| AIM OF THE TASK |
Your task is to copy all of the entries exactly as they are given.

| GIVEN ENTRIES |
※ ※ ※
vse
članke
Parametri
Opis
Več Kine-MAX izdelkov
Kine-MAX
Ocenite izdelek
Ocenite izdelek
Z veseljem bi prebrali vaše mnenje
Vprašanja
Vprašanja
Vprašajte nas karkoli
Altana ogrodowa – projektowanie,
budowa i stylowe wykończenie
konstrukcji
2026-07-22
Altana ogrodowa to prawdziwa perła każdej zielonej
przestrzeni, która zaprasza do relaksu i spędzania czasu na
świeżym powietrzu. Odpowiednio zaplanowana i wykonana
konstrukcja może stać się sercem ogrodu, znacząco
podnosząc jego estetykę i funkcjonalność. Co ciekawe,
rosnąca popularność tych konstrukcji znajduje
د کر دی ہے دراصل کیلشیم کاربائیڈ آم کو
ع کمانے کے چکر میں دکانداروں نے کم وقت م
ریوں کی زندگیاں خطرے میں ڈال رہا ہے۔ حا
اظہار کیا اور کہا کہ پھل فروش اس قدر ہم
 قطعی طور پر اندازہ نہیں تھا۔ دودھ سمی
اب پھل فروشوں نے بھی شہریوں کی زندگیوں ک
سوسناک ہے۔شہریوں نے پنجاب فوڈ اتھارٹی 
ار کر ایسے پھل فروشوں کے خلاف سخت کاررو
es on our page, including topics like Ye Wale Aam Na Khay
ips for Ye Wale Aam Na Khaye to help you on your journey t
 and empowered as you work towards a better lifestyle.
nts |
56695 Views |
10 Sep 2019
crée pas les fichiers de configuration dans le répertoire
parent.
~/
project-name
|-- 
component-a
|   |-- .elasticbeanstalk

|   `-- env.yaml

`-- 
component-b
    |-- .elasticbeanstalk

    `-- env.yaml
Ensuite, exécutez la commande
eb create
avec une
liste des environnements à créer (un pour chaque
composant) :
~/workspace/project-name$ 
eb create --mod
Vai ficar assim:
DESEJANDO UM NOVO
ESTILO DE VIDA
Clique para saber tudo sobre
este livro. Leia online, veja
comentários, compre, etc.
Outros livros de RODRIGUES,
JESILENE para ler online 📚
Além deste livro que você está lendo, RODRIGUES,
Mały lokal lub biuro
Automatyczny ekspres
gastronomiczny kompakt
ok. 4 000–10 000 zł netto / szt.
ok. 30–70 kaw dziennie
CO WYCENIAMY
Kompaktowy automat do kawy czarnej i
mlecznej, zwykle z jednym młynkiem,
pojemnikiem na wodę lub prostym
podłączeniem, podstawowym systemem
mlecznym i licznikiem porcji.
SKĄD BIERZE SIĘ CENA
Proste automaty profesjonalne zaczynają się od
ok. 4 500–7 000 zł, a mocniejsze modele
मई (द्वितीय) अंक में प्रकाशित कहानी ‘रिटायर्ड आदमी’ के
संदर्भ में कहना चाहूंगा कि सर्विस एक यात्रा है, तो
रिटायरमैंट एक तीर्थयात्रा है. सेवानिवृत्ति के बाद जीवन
※ ※ ※
| ANSWER TO THIS EXERCISE |
vse
članke
Parametri
Opis
Več Kine-MAX izdelkov
Kine-MAX
Ocenite izdelek
Ocenite izdelek
Z veseljem bi prebrali vaše mnenje
Vprašanja
Vprašanja
Vprašajte nas karkoli
Altana ogrodowa – projektowanie,
budowa i stylowe wykończenie
konstrukcji
2026-07-22
Altana ogrodowa to prawdziwa perła każdej zielonej
przestrzeni, która zaprasza do relaksu i spędzania czasu na
świeżym powietrzu. Odpowiednio zaplanowana i wykonana
konstrukcja może stać się sercem ogrodu, znacząco
podnosząc jego estetykę i funkcjonalność. Co ciekawe,
rosnąca popularność tych konstrukcji znajduje
د کر دی ہے دراصل کیلشیم کاربائیڈ آم کو
ع کمانے کے چکر میں دکانداروں نے کم وقت م
ریوں کی زندگیاں خطرے میں ڈال رہا ہے۔ حا
اظہار کیا اور کہا کہ پھل فروش اس قدر ہم
 قطعی طور پر اندازہ نہیں تھا۔ دودھ سمی
اب پھل فروشوں نے بھی شہریوں کی زندگیوں ک
سوسناک ہے۔شہریوں نے پنجاب فوڈ اتھارٹی 
ار کر ایسے پھل فروشوں کے خلاف سخت کاررو
es on our page, including topics like Ye Wale Aam Na Khay
ips for Ye Wale Aam Na Khaye to help you on your journey t
 and empowered as you work towards a better lifestyle.
nts |
56695 Views |
10 Sep 2019
crée pas les fichiers de configuration dans le répertoire
parent.
~/
project-name
|-- 
component-a
|   |-- .elasticbeanstalk

|   `-- env.yaml

`-- 
component-b
    |-- .elasticbeanstalk

    `-- env.yaml
Ensuite, exécutez la commande
eb create
avec une
liste des environnements à créer (un pour chaque
composant) :
~/workspace/project-name$ 
eb create --mod
Vai ficar assim:
DESEJANDO UM NOVO
ESTILO DE VIDA
Clique para saber tudo sobre
este livro. Leia online, veja
comentários, compre, etc.
Outros livros de RODRIGUES,
JESILENE para ler online 📚
Além deste livro que você está lendo, RODRIGUES,
Mały lokal lub biuro
Automatyczny ekspres
gastronomiczny kompakt
ok. 4 000–10 000 zł netto / szt.
ok. 30–70 kaw dziennie
CO WYCENIAMY
Kompaktowy automat do kawy czarnej i
mlecznej, zwykle z jednym młynkiem,
pojemnikiem na wodę lub prostym
podłączeniem, podstawowym systemem
mlecznym i licznikiem porcji.
SKĄD BIERZE SIĘ CENA
Proste automaty profesjonalne zaczynają się od
ok. 4 500–7 000 zł, a mocniejsze modele
मई (द्वितीय) अंक में प्रकाशित कहानी ‘रिटायर्ड आदमी’ के
संदर्भ में कहना चाहूंगा कि सर्विस एक यात्रा है, तो
रिटायरमैंट एक तीर्थयात्रा है. सेवानिवृत्ति के बाद जीवन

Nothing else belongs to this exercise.